Selain karena kapasitas sumber daya mereka cukup baik untuk ukuran orang desa
(bisa baca, tulis, menghitung), juga karena staf lapangan program melakukan
pendampingan rutin setiap bulan, terutama ketika hari UBSP. Ada juga kelompok
yang harus terus menerus dibantu, karena untuk tulis angka uang dari setiap
anggota saja selalu salah, hal yang akan menjadi masalah besar karena
berhubungan dengan uang.
Di
tengah situasi tersebut, satu-satunya faktor yang mengikat adalah hubungan
emosional antara kelompok dengan staf lapangan yang terus menerus terpelihara
dengan baik. Kunjungan rutin setiap bulan, membuat hubungan emosional tersebut
terus tumbuh dan berkembang sampai akhirnya menciptakan rasa saling percaya. Di
beberapa tempat kondisi seperti ini tidak terjadi, karena beberapa staf yang
tidak rutin mengunjungi kelompok. Juga karena ulah staf yang membuat mereka
merasa tersakiti. Menyakiti hati orang di desa adalah masalah besar dan membuat
rasa percaya mereka terhadap orang luar menjadi berkurang. Sejumlah ‘dosa’ masa
lalu ini juga turut mempengaruhi keenggaran sejumlah kelompok untuk langsung
bersepakat bergabung di bawah payung Kopdit AMAN di kemudian hari.
Menapak jalan menuju
kemaslahatan bersama
Selain
sebagai makhluk sosial, manusia juga adalah makhluk ekonomi. Sebagai makhluk
ekonomi, manusia memiliki kebutuhan-kebutuhan untuk bisa hidup dengan baik.

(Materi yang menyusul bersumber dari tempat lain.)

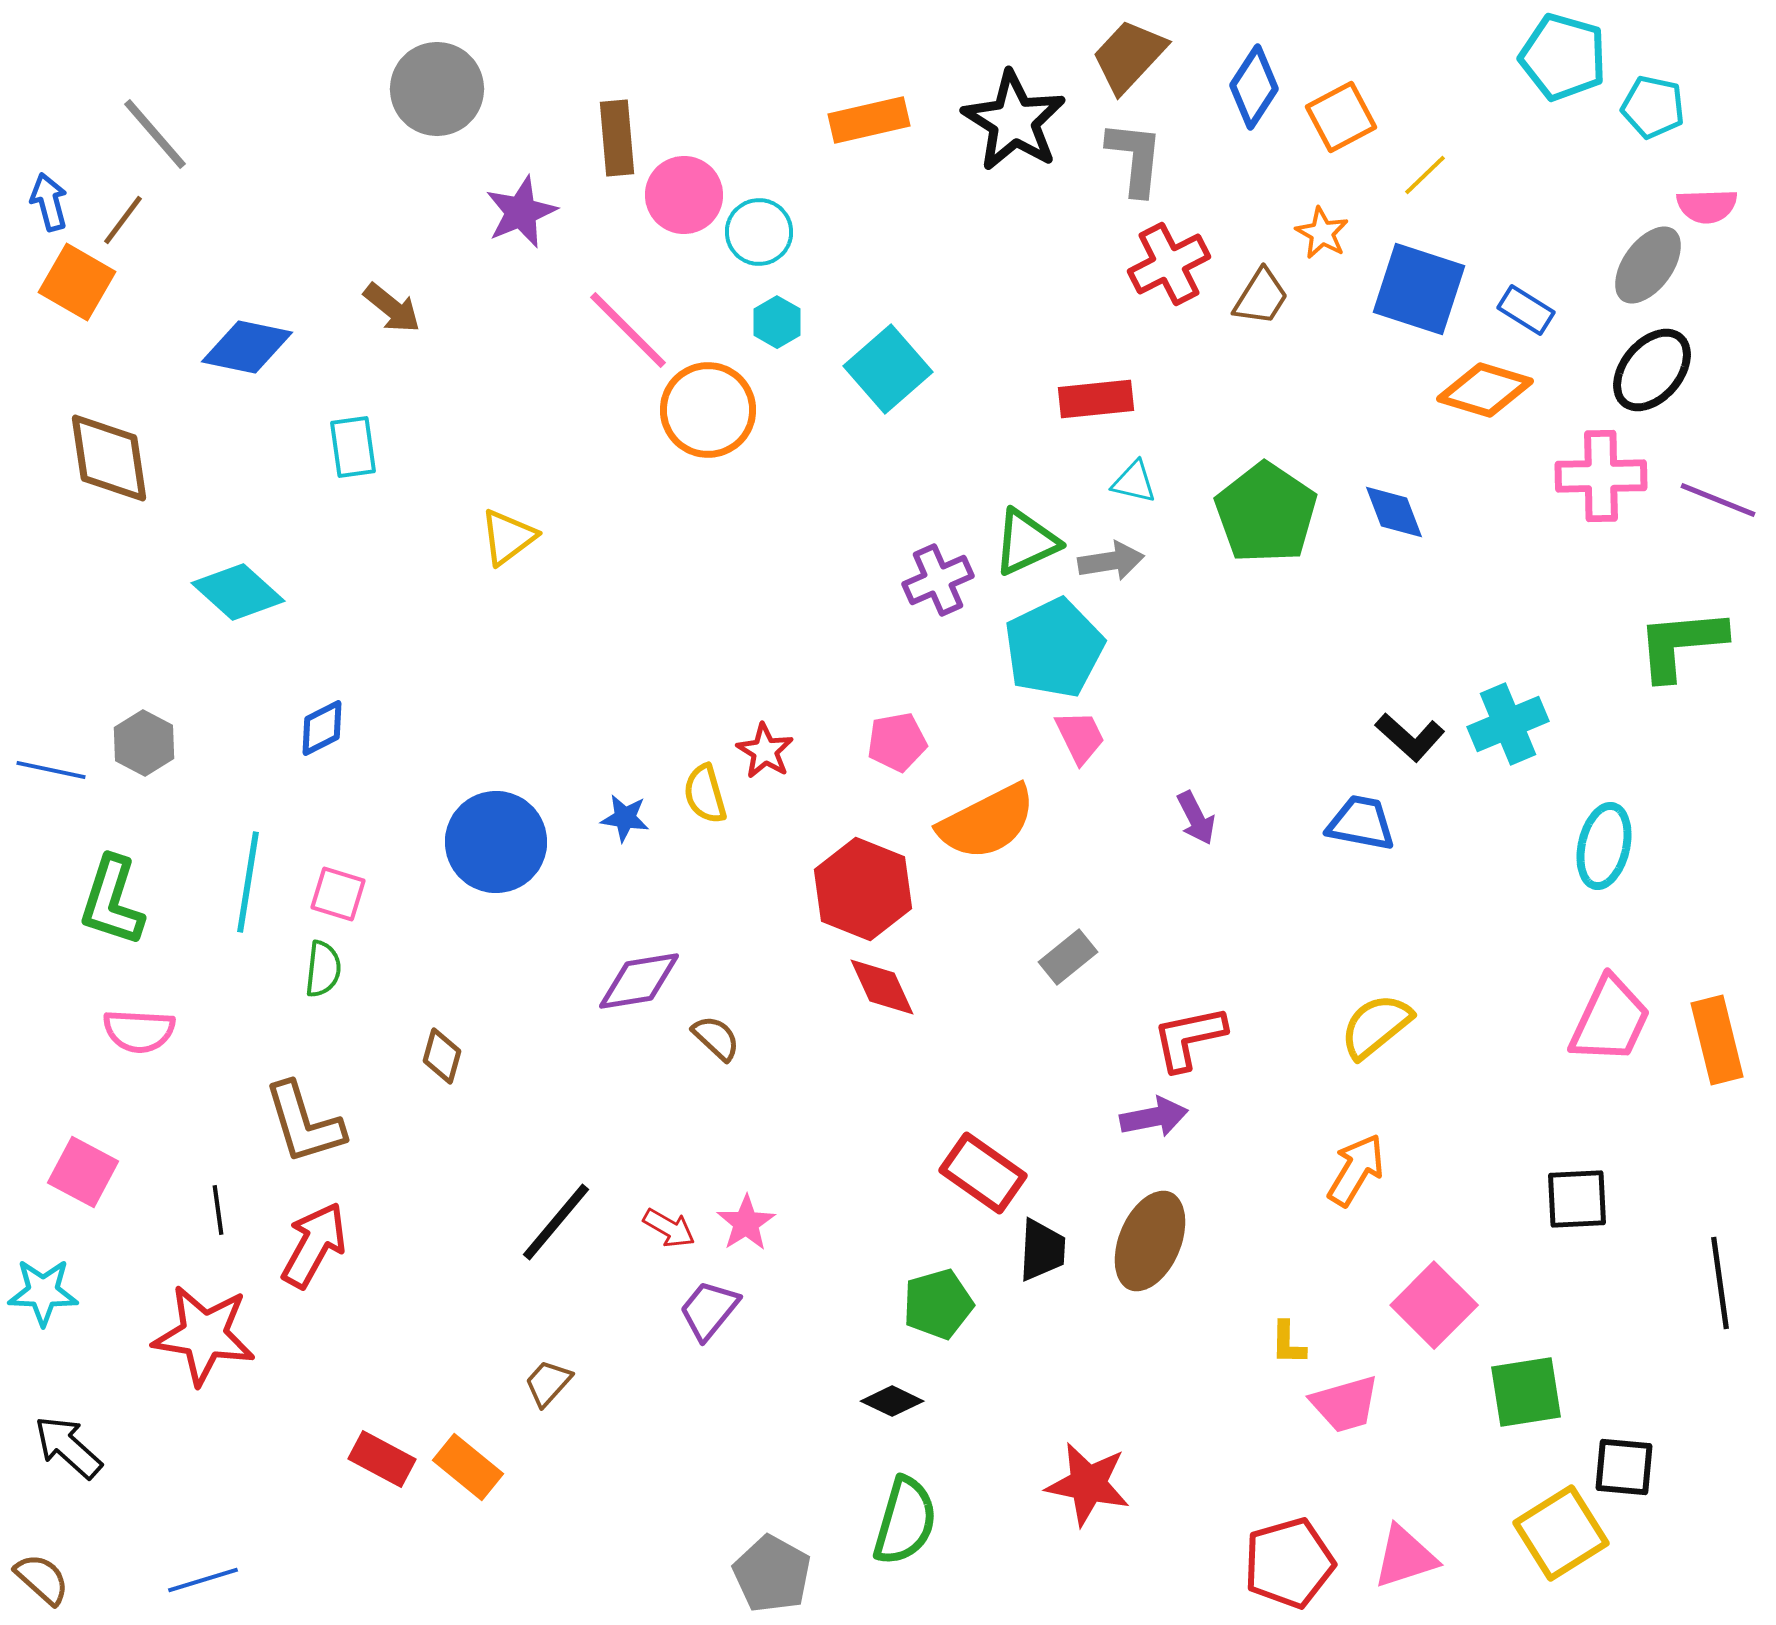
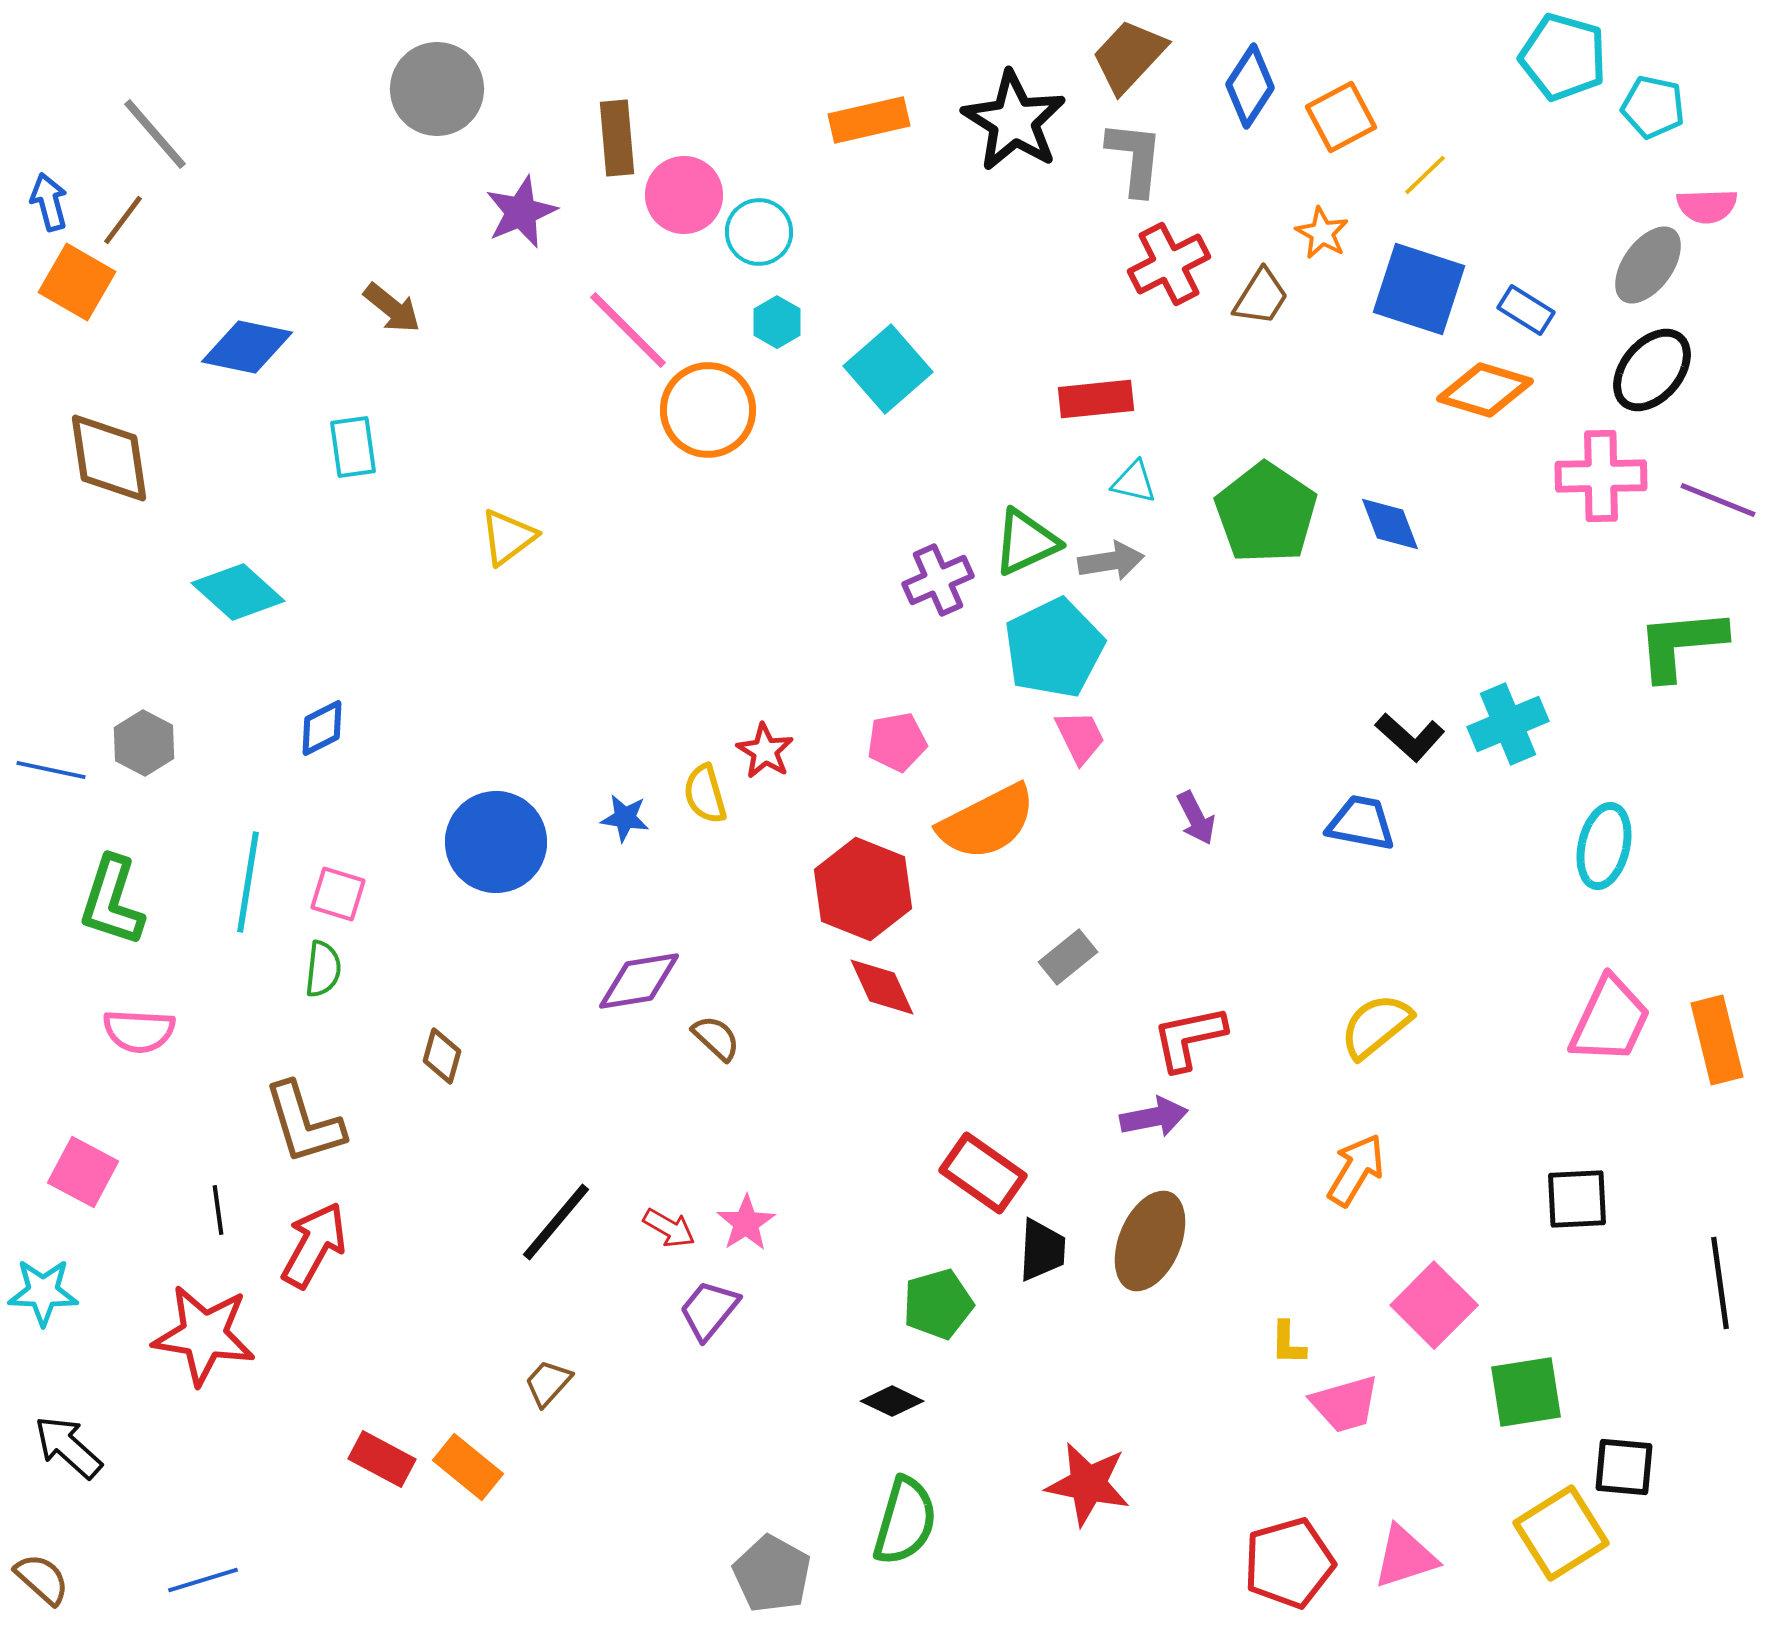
blue diamond at (1254, 87): moved 4 px left, 1 px up
blue diamond at (1394, 512): moved 4 px left, 12 px down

Paling kurang, seseorang manusia dewasa harus mampu memenuhi tiga kebutuhan
yang paling dasar dalam hidupnya, yaitu pangan, papan dan sandang.
Meski
demikian, kenyataan menunjukkan bahwa masih ada kelompok masyarakat yang belum
mampu memenuhi kebutuhan-kebutuhan dasar itu dengan baik. Di daerah-daerah
dimana persaingan antara individu sangat kuat, banyak orang yang menjadi korban
dari situasi persaingan itu. Ada kelompok masyarakat yang karena
ketidakmampuannya menjadi korban dari situasi yang terjadi. Keluarga yang satu
tidak bisa membantu persoalan yang dialami oleh keluarga yang lain, karena
mereka fokus untuk mengatasi berbagai persoalan yang mereka hadapi dalam keluarganya
sendiri. Masalah-masalah sosial-ekonomi sudah mulai menjadi masalah privat yang
mau tidak mau harus mampu diatasi oleh orang yang sedang menghadapi masalah
itu. Tidak ada lagi ruang untuk saling berbagi pengalaman hidup karena semua
orang sibuk dengan urusannya sendiri. Individualisme semakin tumbuh dan
berkembang di tengah semakin maraknya persoalan sosial yang terjadi di tengah
komunitas masyarakat.
Situasi
seperti yang disebutkan ini juga terjadi ketika Raiffeisen mulai menggagas
koperasi di negaranya di Jerman, meskipun secara kultural dan geografis
memiliki perbedaan. Mereka akhirnya memilih untuk berkumpul bersama untuk
mengatasi persoalan hidup yang sedang mereka hadapi ketika itu. Apa yang
terjadi? Kekuatan-kekuatan kecil yang mereka miliki pada setiap orang saat itu,
akhirnya mampu mengatasi masalah besar yang terjadi yang melanda hampir seluruh
kelompok masyarakat. Kesulitan atau persoalan hidup yang dialami oleh suatu
kelompok masyarakat hanya bisa diatasi oleh kelompok masyarakat itu sendiri.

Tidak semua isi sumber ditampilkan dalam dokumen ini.